The next week, Huwieler met with Andrew privately while his mother waited in the car. He came down the steps afterward with some new hope and the first tangible coping technique he was ever provided: a rubber band around his wrist. “He had on the rubber band, and it was suggested that any time he started thinking about Iraq, that he was to use that rubber band and snap it, and then that would bring him back to now,” Shirley recalls. “That was one of the strategies.” It was meant as one of the “grounding” methods used in cognitive therapy for a PTSD sufferer plagued by intrusive memories.
When they returned home that Monday afternoon, he was smiling a bit more than usual as Shirley left to go to the Sylvan Learning Center franchise she and Stan owned. Stan was working at a Canaan Valley, West Virginia, resort for the ski patrol. With a snowstorm underway, Shirley returned home that night much later than usual. Knowing how anxious Andrew got when she wasn’t home on time, she called to reassure him three times on her way home.
Yet when she got back, “he seemed to be doing well,” she says. He was speaking to his younger sister on the phone for about a half hour, talking about his plans for a dinner date with one of her friends the next evening. While Shirley stayed up late painting cabinets for a renovation, he chatted easily with her, asking for a twenty-dollar loan for tomorrow night’s date and making plans to meet Shirley at the cell phone store near her job at 1 p.m. the next day.
It was getting late. About 10 p.m., s
he doled out, as usual, his prescribed medications, including Seroquel, but they continued talking until 11:30 p.m., when Andrew said he felt tired and started getting ready for bed. Nothing seemed particularly wrong, although his mother told him he looked very pale. Andrew just laughed it off. Since he often took their pet cat to his bedroom to help relax during his restless nights, she asked, “Do you need the cat to come up and spend the night?”

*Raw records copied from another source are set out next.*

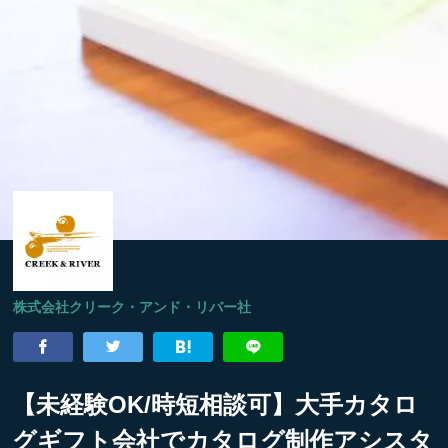
株式会社クリーク・アンド・リバー社
【未経験OK/時短相談可】大手カタロ
グギフト会社でカタログ制作アシスタ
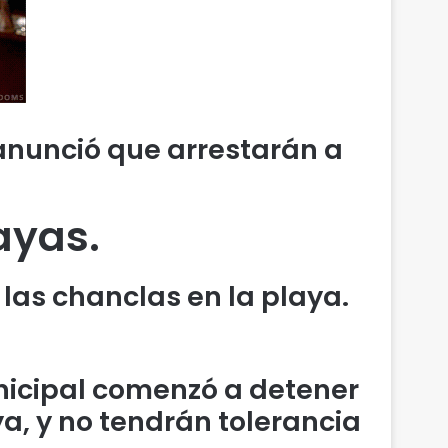
 anunció que arrestarán a
ayas.
las chanclas en la playa.
unicipal comenzó a detener
, y no tendrán tolerancia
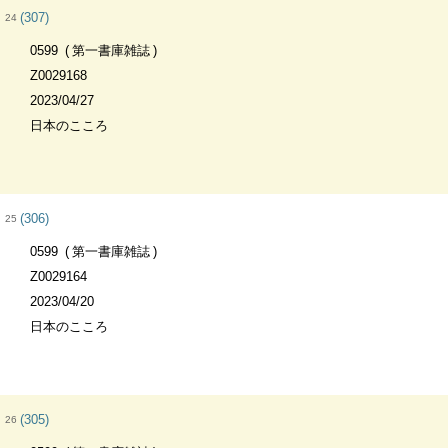
(307)
24
0599
第一書庫雑誌
Z0029168
2023/04/27
日本のこころ
(306)
25
0599
第一書庫雑誌
Z0029164
2023/04/20
日本のこころ
(305)
26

“No, actually I feel pretty mellow this evening,” he said, heading up the stairs in his pajamas and T-shirt. That turned out to be the last time she ever spoke to him.

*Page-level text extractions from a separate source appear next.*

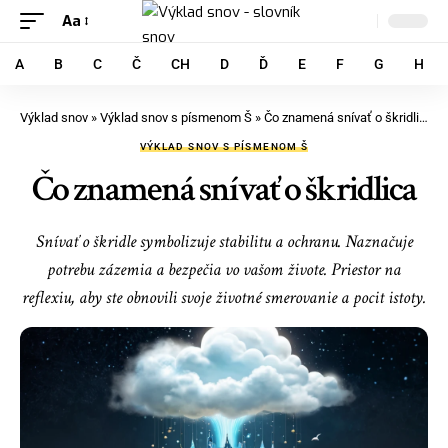
Aa
A
B
C
Č
CH
D
Ď
E
F
G
H
Výklad snov
»
Výklad snov s písmenom Š
»
Čo znamená snívať o škridlica
VÝKLAD SNOV S PÍSMENOM Š
Čo znamená snívať o škridlica
Snívať o škridle symbolizuje stabilitu a ochranu. Naznačuje
potrebu zázemia a bezpečia vo vašom živote. Priestor na
reflexiu, aby ste obnovili svoje životné smerovanie a pocit istoty.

The next morning, on her way out to work, she stopped by his room to put the twenty-dollar bill on his dresser drawer and turn out the bedroom light. Nothing disturbed the heavy snoring that typically marked his medicated sleep. At work at the Sylvan Center, she started calling before noon to the house phone and then his cell phone to make sure he would be awake in time for their appointment. With no answer, she soon started calling the numbers again and again, and was growing increasingly frantic. She then called on a neighbor to check on him. The neighbor went over to the house twice, pounding on the front door and his bedroom window without getting any response.
“I think something’s wrong,” she told Shirley by phone at about 3 p.m.
Shirley rushed home in her car, hoping that her worst fears weren’t coming true. When she ran into the house and up the stairs to his room, she found her youngest son Andrew lying on his side in his bed, deathly still and facing the wall. It was mounted with pictures of his Marine buddies, his Xbox controller and the white dress Marine cap he once wore with pride. She cried in anguish at what she saw: it was obvious that he had stopped breathing and was almost certainly dead. She called 911 anyway, but the paramedics couldn’t revive him. Even today, this shy woman—who has gone public in a crusade to change the VA’s mental health treatment of veterans—breaks down in tears at the memory of those final horrifying moments that ended her son’s long struggle to get effective help. All she will say about it now is: “It’s painful.”